Data |

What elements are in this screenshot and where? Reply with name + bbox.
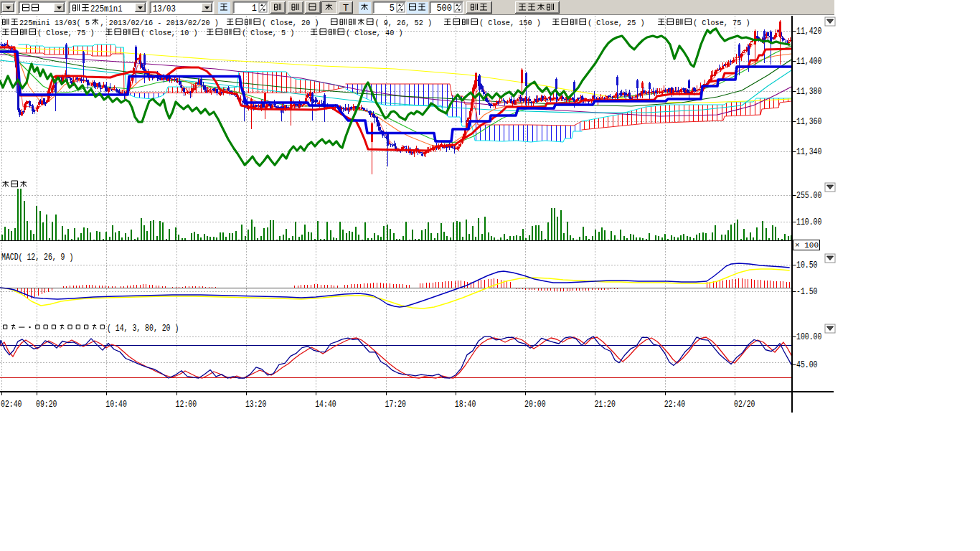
svg-text:10.50: 10.50 xyxy=(796,260,818,270)
svg-text:MACD( 12, 26, 9 ): MACD( 12, 26, 9 ) xyxy=(1,253,73,263)
svg-text:225mini 13/03( 5: 225mini 13/03( 5 xyxy=(19,18,90,27)
svg-text:02/20: 02/20 xyxy=(734,400,755,410)
svg-text:21:20: 21:20 xyxy=(594,400,616,410)
svg-text:13:20: 13:20 xyxy=(245,400,267,410)
svg-text:( Close, 150 ): ( Close, 150 ) xyxy=(479,18,541,27)
svg-text:11,420: 11,420 xyxy=(796,27,821,37)
svg-text:11,380: 11,380 xyxy=(796,87,821,97)
svg-text:10:40: 10:40 xyxy=(105,400,127,410)
svg-text:20:00: 20:00 xyxy=(524,400,546,410)
svg-text:( Close, 40 ): ( Close, 40 ) xyxy=(346,28,403,37)
svg-text:( Close, 10 ): ( Close, 10 ) xyxy=(141,28,198,37)
svg-text:18:40: 18:40 xyxy=(455,400,476,410)
svg-text:( Close, 25 ): ( Close, 25 ) xyxy=(588,18,645,27)
svg-text:, 2013/02/16 - 2013/02/20 ): , 2013/02/16 - 2013/02/20 ) xyxy=(100,18,219,27)
svg-text:11,340: 11,340 xyxy=(796,147,821,157)
svg-text:11,400: 11,400 xyxy=(796,57,821,67)
svg-text:( Close, 75 ): ( Close, 75 ) xyxy=(37,28,95,37)
svg-text:-1.50: -1.50 xyxy=(796,287,818,297)
svg-text:T: T xyxy=(343,2,349,13)
svg-text:22:40: 22:40 xyxy=(664,400,686,410)
svg-text:14:40: 14:40 xyxy=(315,400,336,410)
svg-text:1: 1 xyxy=(252,4,257,14)
svg-text:11,360: 11,360 xyxy=(796,117,821,127)
svg-text:110.00: 110.00 xyxy=(796,217,821,227)
svg-text:09:20: 09:20 xyxy=(36,400,57,410)
svg-text:( Close, 20 ): ( Close, 20 ) xyxy=(262,18,319,27)
svg-text:225mini: 225mini xyxy=(90,4,123,14)
svg-text:12:00: 12:00 xyxy=(176,400,197,410)
svg-text:× 100: × 100 xyxy=(795,241,819,250)
svg-text:45.00: 45.00 xyxy=(796,360,818,370)
svg-text:100.00: 100.00 xyxy=(796,332,821,342)
svg-text:( 14, 3, 80, 20 ): ( 14, 3, 80, 20 ) xyxy=(107,324,179,334)
svg-text:( Close, 75 ): ( Close, 75 ) xyxy=(693,18,750,27)
svg-text:5: 5 xyxy=(390,4,395,14)
svg-text:17:20: 17:20 xyxy=(385,400,407,410)
svg-text:( Close, 5 ): ( Close, 5 ) xyxy=(242,28,295,37)
svg-text:500: 500 xyxy=(436,4,452,14)
svg-text:( 9, 26, 52 ): ( 9, 26, 52 ) xyxy=(375,18,433,27)
svg-text:02:40: 02:40 xyxy=(1,400,22,410)
svg-text:13/03: 13/03 xyxy=(153,4,176,14)
svg-text:255.00: 255.00 xyxy=(796,191,821,201)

Problem to work on |
Restate all of the material above word for word, excluding the pictures.

Answer space |
What elements are in this screenshot and where? Reply with name + bbox.
svg-text:10.50: 10.50 xyxy=(796,260,818,270)
svg-text:MACD( 12, 26, 9 ): MACD( 12, 26, 9 ) xyxy=(1,253,73,263)
svg-text:225mini 13/03( 5: 225mini 13/03( 5 xyxy=(19,18,90,27)
svg-text:02/20: 02/20 xyxy=(734,400,755,410)
svg-text:21:20: 21:20 xyxy=(594,400,616,410)
svg-text:13:20: 13:20 xyxy=(245,400,267,410)
svg-text:( Close, 150 ): ( Close, 150 ) xyxy=(479,18,541,27)
svg-text:11,420: 11,420 xyxy=(796,27,821,37)
svg-text:11,380: 11,380 xyxy=(796,87,821,97)
svg-text:10:40: 10:40 xyxy=(105,400,127,410)
svg-text:20:00: 20:00 xyxy=(524,400,546,410)
svg-text:( Close, 40 ): ( Close, 40 ) xyxy=(346,28,403,37)
svg-text:( Close, 10 ): ( Close, 10 ) xyxy=(141,28,198,37)
svg-text:18:40: 18:40 xyxy=(455,400,476,410)
svg-text:( Close, 25 ): ( Close, 25 ) xyxy=(588,18,645,27)
svg-text:, 2013/02/16 - 2013/02/20 ): , 2013/02/16 - 2013/02/20 ) xyxy=(100,18,219,27)
svg-text:11,340: 11,340 xyxy=(796,147,821,157)
svg-text:11,400: 11,400 xyxy=(796,57,821,67)
svg-text:( Close, 75 ): ( Close, 75 ) xyxy=(37,28,95,37)
svg-text:-1.50: -1.50 xyxy=(796,287,818,297)
svg-text:T: T xyxy=(343,2,349,13)
svg-text:22:40: 22:40 xyxy=(664,400,686,410)
svg-text:14:40: 14:40 xyxy=(315,400,336,410)
svg-text:1: 1 xyxy=(252,4,257,14)
svg-text:11,360: 11,360 xyxy=(796,117,821,127)
svg-text:110.00: 110.00 xyxy=(796,217,821,227)
svg-text:09:20: 09:20 xyxy=(36,400,57,410)
svg-text:( Close, 20 ): ( Close, 20 ) xyxy=(262,18,319,27)
svg-text:225mini: 225mini xyxy=(90,4,123,14)
svg-text:12:00: 12:00 xyxy=(176,400,197,410)
svg-text:× 100: × 100 xyxy=(795,241,819,250)
svg-text:45.00: 45.00 xyxy=(796,360,818,370)
svg-text:100.00: 100.00 xyxy=(796,332,821,342)
svg-text:( 14, 3, 80, 20 ): ( 14, 3, 80, 20 ) xyxy=(107,324,179,334)
svg-text:( Close, 75 ): ( Close, 75 ) xyxy=(693,18,750,27)
svg-text:5: 5 xyxy=(390,4,395,14)
svg-text:17:20: 17:20 xyxy=(385,400,407,410)
svg-text:( Close, 5 ): ( Close, 5 ) xyxy=(242,28,295,37)
svg-text:500: 500 xyxy=(436,4,452,14)
svg-text:( 9, 26, 52 ): ( 9, 26, 52 ) xyxy=(375,18,433,27)
svg-text:02:40: 02:40 xyxy=(1,400,22,410)
svg-text:13/03: 13/03 xyxy=(153,4,176,14)
svg-text:255.00: 255.00 xyxy=(796,191,821,201)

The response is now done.